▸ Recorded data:

——————————

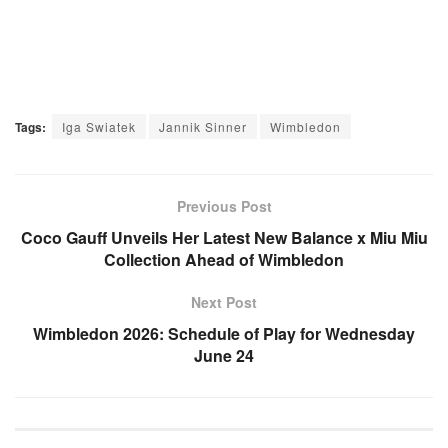
Tags:
Iga Swiatek
Jannik Sinner
Wimbledon
Previous Post
Coco Gauff Unveils Her Latest New Balance x Miu Miu
Collection Ahead of Wimbledon
Next Post
Wimbledon 2026: Schedule of Play for Wednesday
June 24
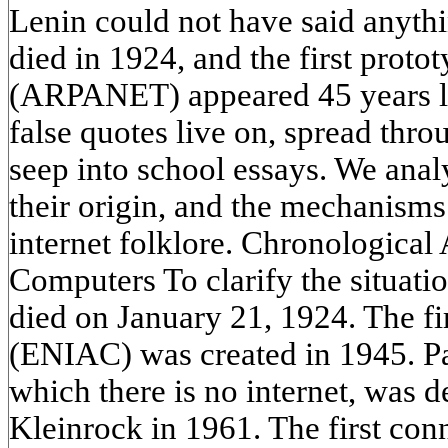
Lenin could not have said anythi
died in 1924, and the first proto
(ARPANET) appeared 45 years lat
false quotes live on, spread thr
seep into school essays. We anal
their origin, and the mechanisms 
internet folklore. Chronologica
Computers To clarify the situatio
died on January 21, 1924. The fi
(ENIAC) was created in 1945. Pa
which there is no internet, was 
Kleinrock in 1961. The first con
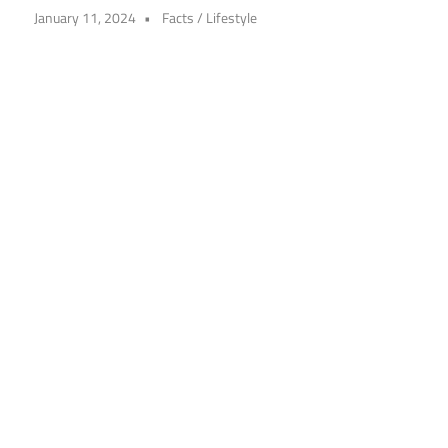
January 11, 2024
Facts
/
Lifestyle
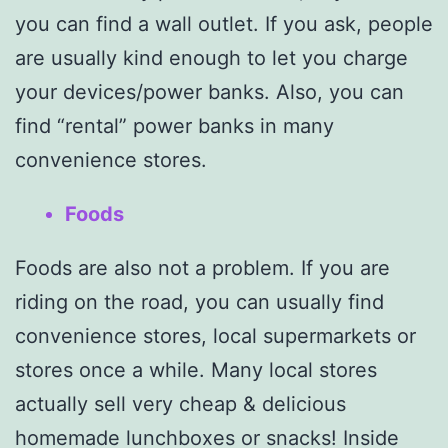
you can find a wall outlet. If you ask, people
are usually kind enough to let you charge
your devices/power banks. Also, you can
find “rental” power banks in many
convenience stores.
Foods
Foods are also not a problem. If you are
riding on the road, you can usually find
convenience stores, local supermarkets or
stores once a while. Many local stores
actually sell very cheap & delicious
homemade lunchboxes or snacks! Inside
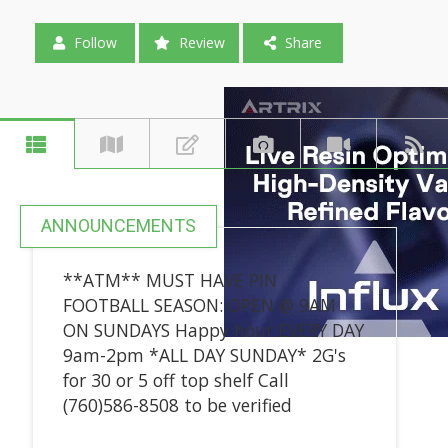
Follow
Review
Share
ANNOUNCEMENTS
**ATM** MUST HAVE PIN
FOOTBALL SEASON: OPEN @ 9AM
ON SUNDAYS Happy hour EVERY DAY
9am-2pm *ALL DAY SUNDAY* 2G's
for 30 or 5 off top shelf Call
(760)586-8508 to be verified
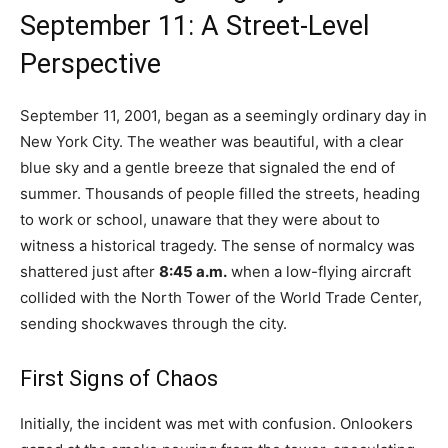
September 11: A Street-Level
Perspective
September 11, 2001, began as a seemingly ordinary day in
New York City. The weather was beautiful, with a clear
blue sky and a gentle breeze that signaled the end of
summer. Thousands of people filled the streets, heading
to work or school, unaware that they were about to
witness a historical tragedy. The sense of normalcy was
shattered just after
8:45 a.m.
when a low-flying aircraft
collided with the North Tower of the World Trade Center,
sending shockwaves through the city.
First Signs of Chaos
Initially, the incident was met with confusion. Onlookers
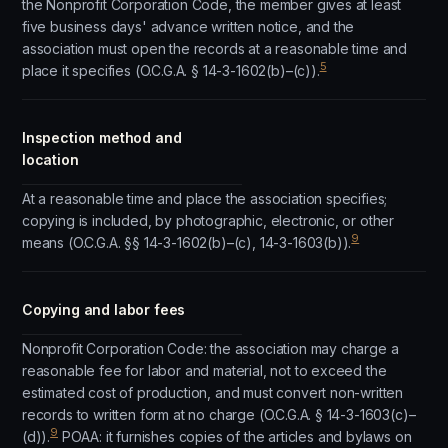
the Nonprofit Corporation Code, the member gives at least
five business days' advance written notice, and the
association must open the records at a reasonable time and
5
place it specifies (O.C.G.A. § 14-3-1602(b)–(c)).
Inspection method and
location
At a reasonable time and place the association specifies;
copying is included, by photographic, electronic, or other
9
means (O.C.G.A. §§ 14-3-1602(b)–(c), 14-3-1603(b)).
Copying and labor fees
Nonprofit Corporation Code: the association may charge a
reasonable fee for labor and material, not to exceed the
estimated cost of production, and must convert non-written
records to written form at no charge (O.C.G.A. § 14-3-1603(c)–
9
(d)).
POAA: it furnishes copies of the articles and bylaws on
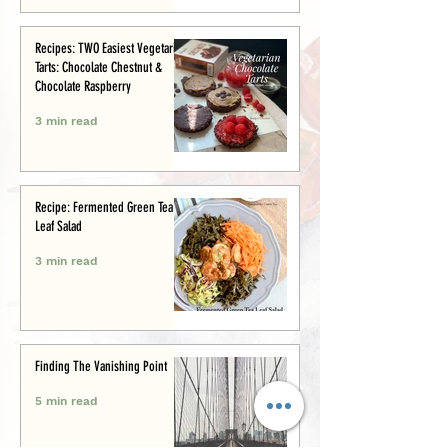
Recipes: TWO Easiest Vegetarian
Tarts: Chocolate Chestnut &
Chocolate Raspberry
3 min read
Recipe: Fermented Green Tea
Leaf Salad
3 min read
Finding The Vanishing Point
5 min read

——————————

▸ Task directions: Precisely those lines above that run from the line with "Computers To clarify the situatio" up to and including the line with "blue sky and" are to be set down, with the pictures omitted.

▸ Written answer:
Computers To clarify the situatio
died on January 21, 1924. The fi
(ENIAC) was created in 1945. Pa
which there is no internet, was 
Kleinrock in 1961. The first con
January 11, 2024
Facts
/
Lifestyle
you can find a wall outlet. If you ask, people
are usually kind enough to let you charge
your devices/power banks. Also, you can
find “rental” power banks in many
convenience stores.
Foods
Foods are also not a problem. If you are
riding on the road, you can usually find
convenience stores, local supermarkets or
stores once a while. Many local stores
actually sell very cheap & delicious
homemade lunchboxes or snacks! Inside
Follow
Review
Share
ANNOUNCEMENTS
**ATM** MUST HAVE PIN
FOOTBALL SEASON: OPEN @ 9AM
ON SUNDAYS Happy hour EVERY DAY
9am-2pm *ALL DAY SUNDAY* 2G's
for 30 or 5 off top shelf Call
(760)586-8508 to be verified
September 11: A Street-Level
Perspective
September 11, 2001, began as a seemingly ordinary day in
New York City. The weather was beautiful, with a clear
blue sky and a gentle breeze that signaled the end of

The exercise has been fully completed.